We rip Science textbooks and school boards a new one for continuing to list discredited hoax fossils as "proof" of evolution. We should hold our own news and editorial sources to the same standards we demand of others.
Apparently Matthew also has a selective memory. He tries to come across as if he were a conservative, perhaps even a conservative Christian, who is just so concerned about accuracy and all that, but he made several slips in what he said that reveal him for the liberal obfuscationist he is.
The "mainstream" media did nothing but bellyache about a lack of proof of WMDs in the months preceding the war. Fox News was one of the few "mainstream" outlets that allowed any unfiltered discussions to get out about the justifications for invasion.
Yes, Dakota Voice is biased, just as every outlet is biased. We aim for accuracy but don't try to hide behind some pretended veil of "objectivity." If you don't know facts, that's the time for objectivity. Once those facts are known, you're either on the side of the truth or on the side of a fiction.
Syria is a well-known terrorist haven that borders Iraq. Nizar Nayuf, a Syrian journalist, said in 2004 that he knew of three sites where Iraqi WMDs were being stored in Syria. There were also reports in 2004 about chemicals such as VX and Sarin being captured in Jordan from al-Qaeda members who said they got the chemicals in Syria; some terrorism experts believe those chemicals originated in Iraq. The Iraqi foreign minister Hoshiyar Zebari also confirmed in 2004 that the WMDs had been hidden.
We spent something like 8 months or more hee-hawing around with congress and the UN, trying to get them onboard, before we finally invaded Iraq in 2003. That was more than enough time for Saddam to hide and/or ship out anything he had. It shouldn't be a surprise that we didn't find much. If the police gave a suspect 8 months warning before searching his house, how much evidence do you think they'd find?
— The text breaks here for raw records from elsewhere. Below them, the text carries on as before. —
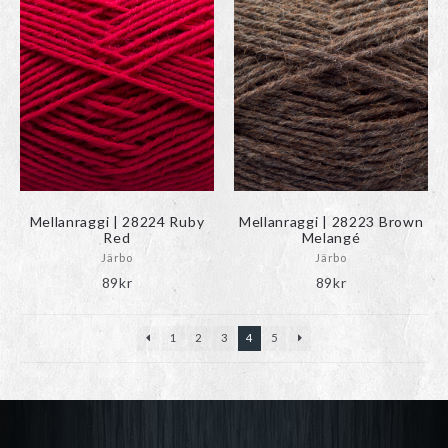
Mellanraggi | 28224 Ruby
Mellanraggi | 28223 Brown
Red
Melangé
Järbo
Järbo
89
kr
89
kr
1
2
3
4
5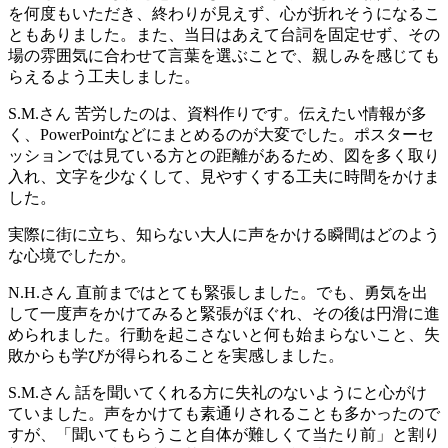
を何度もいただき、終わりが見えず、心が折れそうになるこ
ともありました。また、当日はあえて台詞を固定せず、その
場の雰囲気に合わせて言葉を選ぶことで、親しみを感じても
らえるよう工夫しました。
S.M.さん
苦労したのは、資料作りです。伝えたい情報が多
く、PowerPointなどにまとめるのが大変でした。ポスターセ
ッションでは見ている方との距離があるため、図を多く取り
入れ、文字を少なくして、見やすくする工夫に時間をかけま
した。
実際に街に立ち、知らない大人に声をかける瞬間はどのよう
な心境でしたか。
N.H.さん
直前まではとても緊張しました。でも、勇気を出
して一度声をかけてみると緊張がほぐれ、その後は円滑に進
められました。行動を起こさないと何も始まらないこと、失
敗からも学びが得られることを実感しました。
S.M.さん
話を聞いてくれる方に失礼のないようにと心がけ
ていました。声をかけても素通りされることも多かったので
すが、「聞いてもらうこと自体が難しくて当たり前」と割り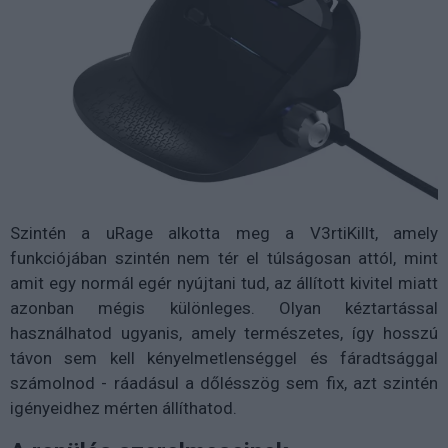
Szintén a uRage alkotta meg a V3rtiKillt, amely
funkciójában szintén nem tér el túlságosan attól, mint
amit egy normál egér nyújtani tud, az állított kivitel miatt
azonban mégis különleges. Olyan kéztartással
használhatod ugyanis, amely természetes, így hosszú
távon sem kell kényelmetlenséggel és fáradtsággal
számolnod - ráadásul a dőlésszög sem fix, azt szintén
igényeidhez mérten állíthatod.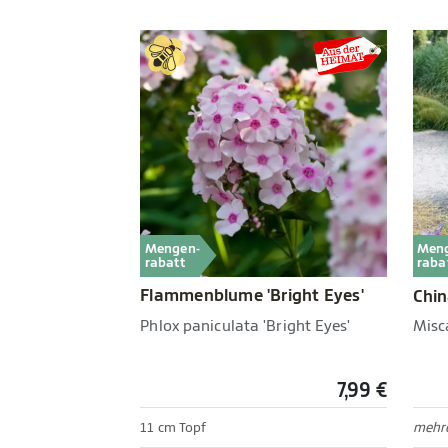
Mengen-
Men
rabatt
raba
Flammenblume 'Bright Eyes'
Chin
Phlox paniculata 'Bright Eyes'
Misca
7,99 €
11 cm Topf
mehre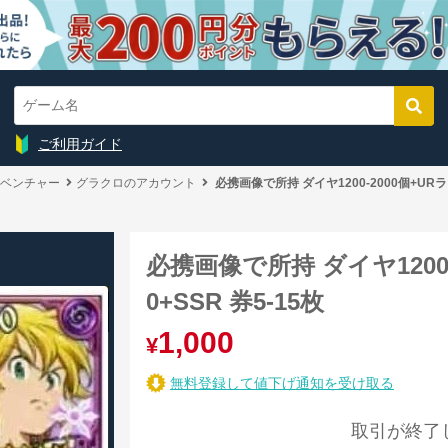
ご利用ガイド
ベンチャー
グラクロのアカウント
必携画像で所持 ダイヤ1200-2000個+URラン
必携画像で所持 ダイヤ1200-
0+SSR 券5-15枚
1,000
¥
無料登録して値下げ通知を受け取る
取引が終了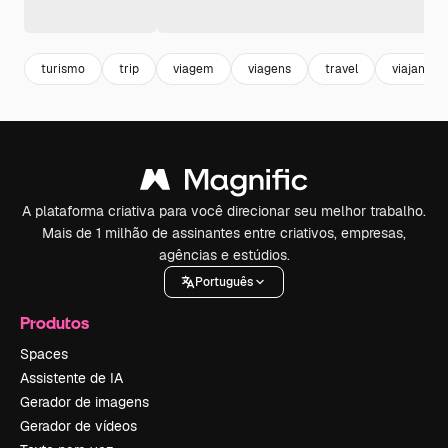
turismo
trip
viagem
viagens
travel
viajante
A plataforma criativa para você direcionar seu melhor trabalho.
Mais de 1 milhão de assinantes entre criativos, empresas,
agências e estúdios.
Português
Produtos
Spaces
Assistente de IA
Gerador de imagens
Gerador de vídeos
And again, you're forgetting that we didn't even need the justification of Saddam actually having WMDs to invade; he had defied 17 UN resolutions in support of the peace agreement Saddam had agreed to at the end of the Persian Gulf war; that was more than enough justification, especially when you consider the fact that he had fired on our and British planes with SAMs numerous times.
But go ahead, Matthew; you seem comfortable with your head buried in the sand.